Um 13.20 Uhr schleudert mich die Winde in den Himmel. Trotz gut 400 Metern geht der Versuch daneben, es steigt kein bisschen. Der Wald in der Südplatzrunde, der sonst eigentlich zuverlässig Steigen bringt, lässt mich im Stich. Nach wenigen Minuten bin ich wieder unten. Egal, ran und zweiter Versuch. Wieder 400 Meter, dieses Mal gehe ich in die Nordplatzrunde, und siehe da, im Gegenanflug steigt es. Zwei, drei Bärte später stehen 1600 Meter auf der Uhr. Das muss zum Abflug reichen trotz des straffen Gegenwindes. Navigatorisch ist das ganze simpel: Einfach in südöstlicher Richtung die Waldkante entlang, als Orientierungslinien eigenen sich die B5 und die Bahnlinie Hamburg-Berlin. Am Boden sehe ich Bad Wilsnack mit der Wunderblutkirche vorbeiziehen, dann Glöwen. Die Elbe glitzert in der Sonne ebenso wie die Havel, die zum einen bei Havelberg in den größeren Fluss einmündet, zum anderen über die Wehre bei Gnevsdorf. Direkt über Havelberg drehe ich ein paar Kreise und habe nebenbei Zeit, die schöne Stadt aus der Vogelperspektive zu betrachten. Das Buga-Gelände im Norden, den Dom, die Insel mit der St. Laurentius-Kirche, in der die Blumenausstellung stattfindet und in der ich mich zwei Wochen zuvor über die – sagen wir mal gewöhnungsbedürftige – Floristik aus Fernost gewundert habe.
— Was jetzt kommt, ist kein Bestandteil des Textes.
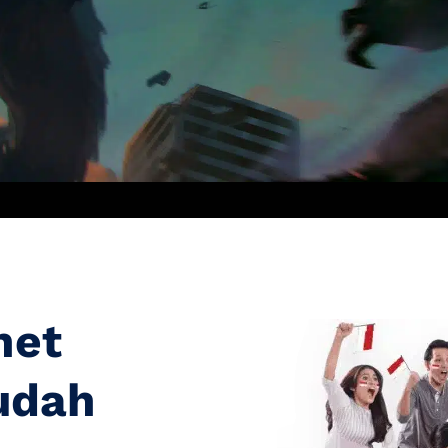
net
udah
In einiger Entfernung eine große, glänzende Fläche. Blick zur Karte, Blick zum Fleck, Aha-Effekt: Der Gülper See. Ich kann mir ein Grinsen nicht verkneifen, denn nun ist klar, dass ich mein Ziel, den Stöllner Flugplatz, selbst ohne weitere Thermik bei entspanntem Gleitflug erreichen müsste. Als ich den See rechts querab habe, ziehe ich noch zwei, drei Angstkreise, die aber keine Höhe bringen. Dennoch erreiche ich mit 1100 Metern Stölln und Lady Agnes gegen 15.12 Uhr Ortszeit. Noch gute zehn Minuten kreise ich hier und versuche, mit dem Handy Fotos der Anlage zu schießen, ohne dabei abzustürzen. Das wird mir schließlich zu doof und ich mache mich klar zur Landung. Bei Stölln Info frage ich die aktuellen Landeinformationen ab, insbesondere die Platzrunde und das Landeverfahren. Da ein Segelflugzeug in der Motorbahn links vom Startaufbau steht, weiter rechts aber noch ein Landezeichen liegt bin ich mir nicht sicher, wie das hier gehandhabt wird. Vom Flugleiter kommt die lapidare Info, dass ich landen kann, wo gerade Platz ist. Um 15.25 Uhr steht die Else auf der Wiese des Stöllner Flugplatzes, eine Stunde und 43 Minuten nach dem Start in Perleberg.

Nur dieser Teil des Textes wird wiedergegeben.